WHAT THE TASK REQUIRES
Please return the lines below verbatim, beginning at the one that has "background in Russia if I wasn’t in denial." and stopping after the one that has "MO: First, I", and add no other lines.

MATERIAL PROVIDED
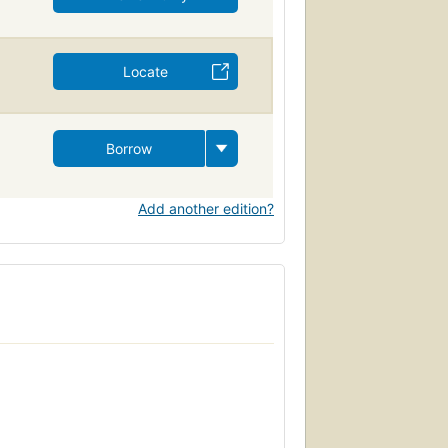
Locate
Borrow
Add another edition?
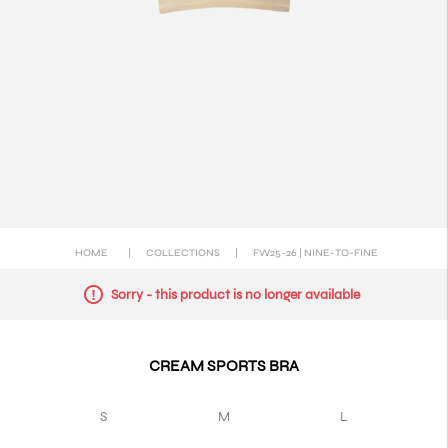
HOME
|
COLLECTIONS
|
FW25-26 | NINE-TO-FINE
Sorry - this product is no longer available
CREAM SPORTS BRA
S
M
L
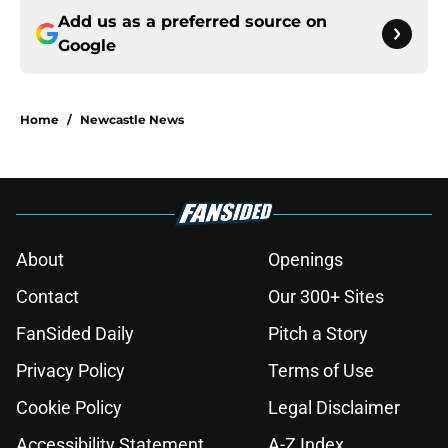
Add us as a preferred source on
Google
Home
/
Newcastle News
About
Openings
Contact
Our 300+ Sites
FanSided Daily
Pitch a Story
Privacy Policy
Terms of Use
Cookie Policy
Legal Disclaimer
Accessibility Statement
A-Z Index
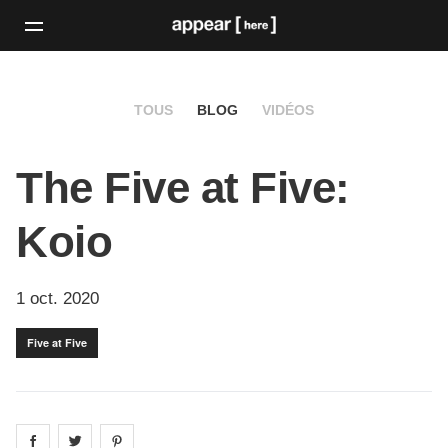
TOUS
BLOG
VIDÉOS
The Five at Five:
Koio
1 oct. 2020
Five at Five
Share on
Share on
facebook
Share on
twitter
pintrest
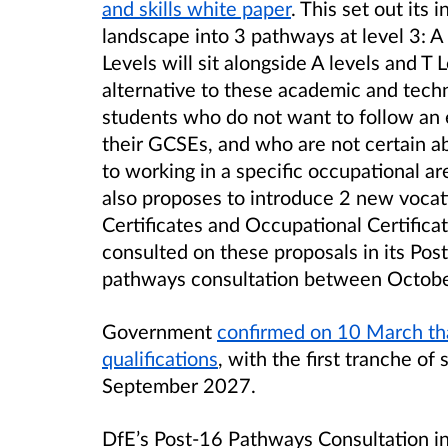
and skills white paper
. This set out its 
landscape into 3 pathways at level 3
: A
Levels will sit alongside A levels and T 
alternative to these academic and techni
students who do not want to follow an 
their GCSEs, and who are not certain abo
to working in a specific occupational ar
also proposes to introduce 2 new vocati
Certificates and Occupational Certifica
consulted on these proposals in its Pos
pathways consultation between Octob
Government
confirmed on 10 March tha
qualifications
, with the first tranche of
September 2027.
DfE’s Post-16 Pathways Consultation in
==
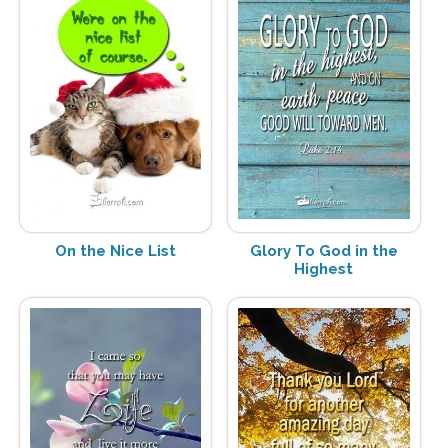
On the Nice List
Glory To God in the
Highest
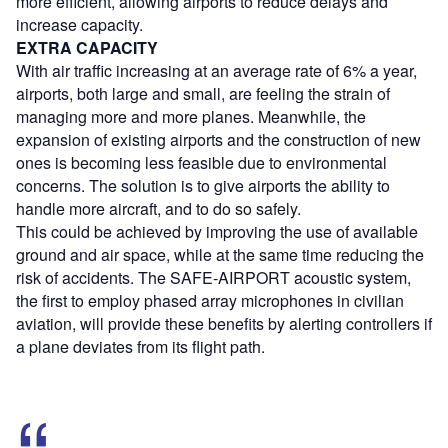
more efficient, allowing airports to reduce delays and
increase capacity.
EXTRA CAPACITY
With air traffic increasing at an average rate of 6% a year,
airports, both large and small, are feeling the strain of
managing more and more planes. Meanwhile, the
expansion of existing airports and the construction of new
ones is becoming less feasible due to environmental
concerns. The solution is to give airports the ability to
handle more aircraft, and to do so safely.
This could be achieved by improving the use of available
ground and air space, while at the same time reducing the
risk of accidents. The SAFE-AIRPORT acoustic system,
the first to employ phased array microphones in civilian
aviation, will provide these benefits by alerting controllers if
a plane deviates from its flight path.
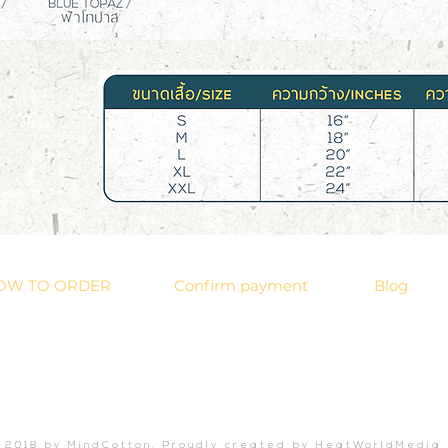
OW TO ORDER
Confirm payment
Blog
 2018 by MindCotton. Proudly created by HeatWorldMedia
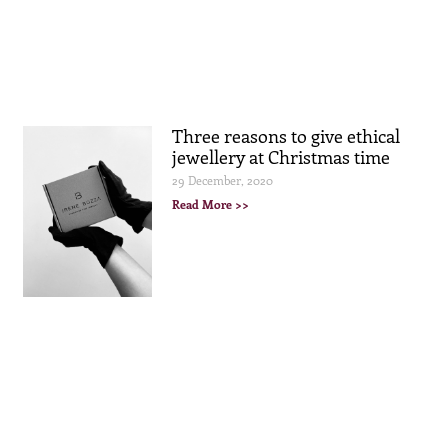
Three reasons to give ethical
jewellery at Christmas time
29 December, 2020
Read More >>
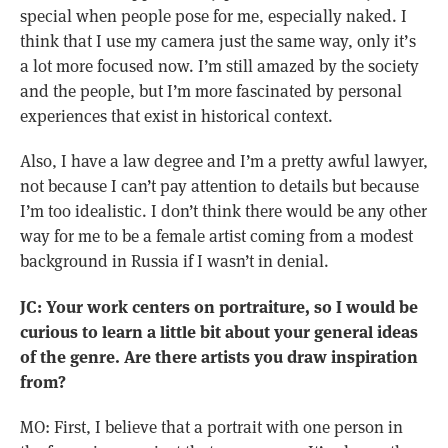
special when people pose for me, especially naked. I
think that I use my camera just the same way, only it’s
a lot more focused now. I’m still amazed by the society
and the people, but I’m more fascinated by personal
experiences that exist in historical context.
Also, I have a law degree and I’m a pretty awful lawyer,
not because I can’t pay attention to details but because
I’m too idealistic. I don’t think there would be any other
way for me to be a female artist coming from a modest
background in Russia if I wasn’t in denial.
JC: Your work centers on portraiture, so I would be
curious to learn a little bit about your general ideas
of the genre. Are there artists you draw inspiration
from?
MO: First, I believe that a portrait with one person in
--
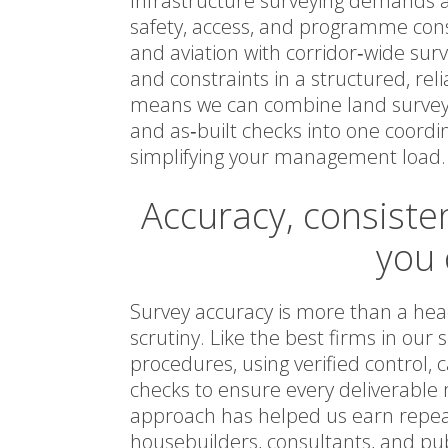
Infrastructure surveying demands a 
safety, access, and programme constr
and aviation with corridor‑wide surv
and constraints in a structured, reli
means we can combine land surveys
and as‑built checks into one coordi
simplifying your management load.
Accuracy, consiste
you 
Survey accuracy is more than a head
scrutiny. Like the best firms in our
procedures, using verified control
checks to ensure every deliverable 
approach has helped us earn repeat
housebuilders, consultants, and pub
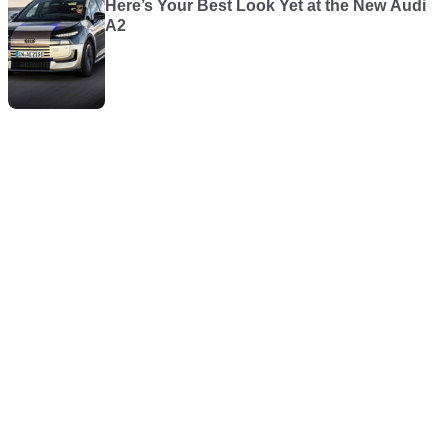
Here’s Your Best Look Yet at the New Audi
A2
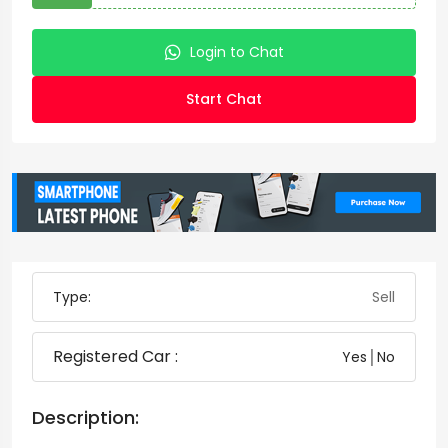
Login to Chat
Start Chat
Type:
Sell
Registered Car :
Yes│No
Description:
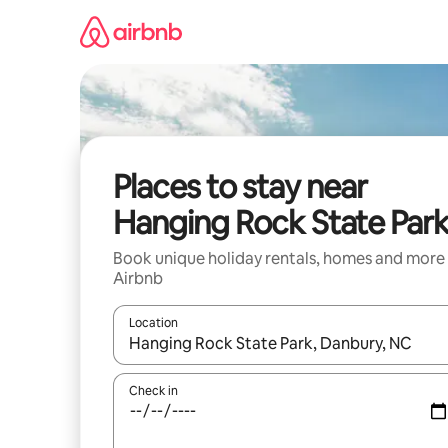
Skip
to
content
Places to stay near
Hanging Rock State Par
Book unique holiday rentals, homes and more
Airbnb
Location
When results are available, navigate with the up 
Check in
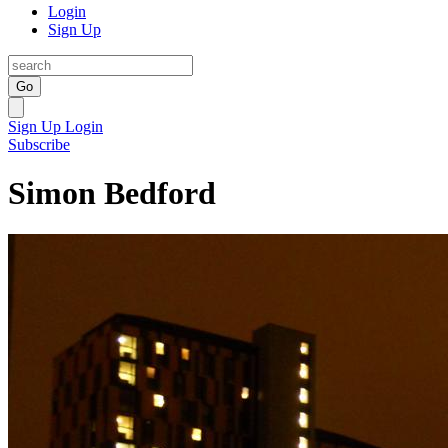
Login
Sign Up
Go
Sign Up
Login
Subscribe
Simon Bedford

ANSWER SPACE
background in Russia if I wasn’t in denial.
JC: Your work centers on portraiture, so I would be
curious to learn a little bit about your general ideas
of the genre. Are there artists you draw inspiration
from?
MO: First, I believe that a portrait with one person in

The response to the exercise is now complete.